Is my friend being taken for granted??
February 25, 2009 3:52pm CST
My daughter dances at an academy in the next town to where I live. There are several of us who live in the same town but not near each however my friend always brings my daughter home on Wednesday & Friday nights as her daughter dances too. I always offer to take or bring the girls back to give her a break but she always refuses. She also picks up & drops off another girl, her mother works days & her father nights and they share 1 car. Despite this they could easily drop & pick up their daughter themselves however make out this is too difficult hence why my friend picks/drops her off, this started approximately 3 years ago. The 3 girls have all been lucky enough to appear in semi professional panto for the last couple of years and the story is the same for the other girl. Her mother stating she can't drop her off etc etc. Her mother however did the matroning for the girls during panto and made my friend wait outside until she was finished. In addtion to this the girls also have one off workshops where they will have someone come in to teach them about something about another style of dance etc. They had one last week while we were away & again the mother of the other child stated she couldn't do the pick/drop. My friend agreed to collect and return the girl. She collected her in the morning and confirmed the afternoon arrangements with her father. Upon collecting her daughter and the girl, her daughter came out and 15 minutes later she was still waiting for the other girl. My friend went in and asked to speak with the girl who stated she was going to someone elses house and did not need to be returned. No one had told my friend and she asked the parents who got really angry. My friend was more worried about something happening to the girl and her being responsible as she was supposed to have the girl in her care. The girls mother has been quite nasty treating my friend like she is their daughters driver and not a friend. My friend got upset over it at my house and was in floods of tears. I hate seeing her like this as she is a very caring and giving person, she would give you her last penny if you asked for it x I think this woman is taking full advantage of my friends kindess! I know I've waffled a little bit but it's really upset me!! Have you ever experienced something similar yourself or has your friend?? If so what advice would you give?? Thanks MrsL x
• United States
25 Feb 09
Yeah, unfortunatly I have had issues with such things.
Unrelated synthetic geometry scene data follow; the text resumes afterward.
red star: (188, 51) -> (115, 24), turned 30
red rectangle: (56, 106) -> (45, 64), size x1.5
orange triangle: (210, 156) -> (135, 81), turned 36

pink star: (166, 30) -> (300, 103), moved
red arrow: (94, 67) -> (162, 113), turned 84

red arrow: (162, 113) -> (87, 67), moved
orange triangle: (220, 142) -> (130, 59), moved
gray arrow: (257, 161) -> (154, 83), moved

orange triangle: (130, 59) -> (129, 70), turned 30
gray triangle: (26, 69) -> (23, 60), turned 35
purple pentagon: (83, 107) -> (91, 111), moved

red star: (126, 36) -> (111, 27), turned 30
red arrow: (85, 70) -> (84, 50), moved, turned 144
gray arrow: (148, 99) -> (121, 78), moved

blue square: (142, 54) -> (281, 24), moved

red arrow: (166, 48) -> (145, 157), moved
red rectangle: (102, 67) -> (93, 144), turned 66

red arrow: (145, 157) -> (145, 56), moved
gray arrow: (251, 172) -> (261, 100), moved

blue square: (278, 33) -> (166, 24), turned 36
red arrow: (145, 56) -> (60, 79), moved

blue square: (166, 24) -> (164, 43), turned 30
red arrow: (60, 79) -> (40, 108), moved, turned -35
It hurts and bothers me. I go out of my way to do something nice because I want to, and then when something changes I am the last to know about it, but when I make a deal out of it, I am in the wrong. I think in your friends case, since the parents got angry over her being caring and worrysome, then that would be the end of her genersosity of picking up the girl, looking after her and caring for her. She didn't' over step, she showed that she cared for the well being of this child, and she should have been informed one way or another by the parent that this girl was going else where and wouldn't be needing a ride. This girl could have been taken by someone else and then the blame would of been on your friend. If the parents can see she was doing what she needed to do, then it's time for them to step up and start managing the girls ride to and from dance. I can understand your friend feeling bad about it but just encourage her she did the right thing. She was the adult. Good for her!
25 Feb 09
What you described in the first part of your response is almost exactly what my friend said to me tonight! I have tried to encourage her but she is under pressure with other things and doesn't need the confrontation the other woman is trying on. I think she felt responsible for what could of happened x Thanks for the response, it is very much appreciated MrsL x
• United States
26 Feb 09
It seems to me that your friend is being taken advatage of. If I were in her shoes, I'd probably have to stop taking the other girl for a while so her parents could see how much it takes to be the transport for the child. Running a child to and from an activity takes lots of time and in all honesty is a hassle. It seems that your friend is undervalued by the other parent. I think she is lucky to have a friend who cares as much for her as you do. All you can really do is stand by her and help her get through this situation. I wish her the best. She's in a tough spot, I think she should stand up for herself, but in situations like this, it's hard to do and say the right things.